Read data back from Cassandra and upload to MongoDB Atlas for cloud-based access in the Streamlit app.

In [12]:
# MongoDB connection
MONGO_URI = "mongodb+srv://sheikhhasan7_db_user:GdrnCwRwtoagqPyh@cluster0.yqi8vop.mongodb.net/?retryWrites=true&w=majority&appName=Cluster0"
client = MongoClient(MONGO_URI)
mdb = client["ind320"]

print("✅ Connected to MongoDB Atlas")
print(f"Available databases: {client.list_database_names()}")

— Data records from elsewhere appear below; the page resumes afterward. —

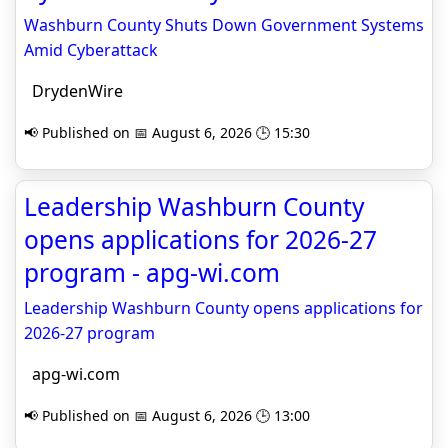
Washburn County Shuts Down Government Systems
Amid Cyberattack
DrydenWire
📢 Published on 📅 August 6, 2026 🕒 15:30
Leadership Washburn County
opens applications for 2026-27
program - apg-wi.com
Leadership Washburn County opens applications for
2026-27 program
apg-wi.com
📢 Published on 📅 August 6, 2026 🕒 13:00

✅ Connected to MongoDB Atlas
Available databases: ['ind320', 'sample_mflix', 'admin', 'local']


In [13]:
# Read production data back from Cassandra and upload to MongoDB
if not production_2022_2024.empty:
    print("Reading production data from Cassandra and uploading to MongoDB...")
    
    sdf_prod_read = (
        spark.read
        .format("org.apache.spark.sql.cassandra")
        .options(table="elhub_prod_2022_2024", keyspace="ind320")
        .load()
        .select("pricearea", "productiongroup", "starttime", "quantitykwh")
    )
    
    df_prod_mongo = sdf_prod_read.toPandas()
    df_prod_mongo = df_prod_mongo.rename(columns={
        "pricearea": "priceArea",
        "productiongroup": "productionGroup",
        "starttime": "startTime",
        "quantitykwh": "quantityKwh"
    })
    df_prod_mongo["startTime"] = pd.to_datetime(df_prod_mongo["startTime"], utc=True)
    
    # Create unique _id
    df_prod_mongo["_id"] = (
        df_prod_mongo["priceArea"].astype(str) + "|" +
        df_prod_mongo["productionGroup"].astype(str) + "|" +
        df_prod_mongo["startTime"].astype('int64').astype(str)
    )
    
    # Upload to MongoDB
    col_prod = mdb["elhub_production_2022_2024"]
    col_prod.delete_many({})  # Clear existing data
    
    records = df_prod_mongo.to_dict(orient="records")
    if records:
        try:
            col_prod.insert_many(records, ordered=False)
            print(f"✅ Inserted {len(records):,} production documents into MongoDB")
        except BulkWriteError as e:
            inserted = e.details.get("nInserted", 0)
            print(f"⚠️ Inserted {inserted:,} documents; some duplicates skipped")
    
    # Create indexes
    col_prod.create_index([("priceArea", ASCENDING)])
    col_prod.create_index([("productionGroup", ASCENDING)])
    col_prod.create_index([("startTime", ASCENDING)])
    print(f"Documents in MongoDB: {col_prod.count_documents({}):,}")
else:
    print("⚠️ No production data to upload")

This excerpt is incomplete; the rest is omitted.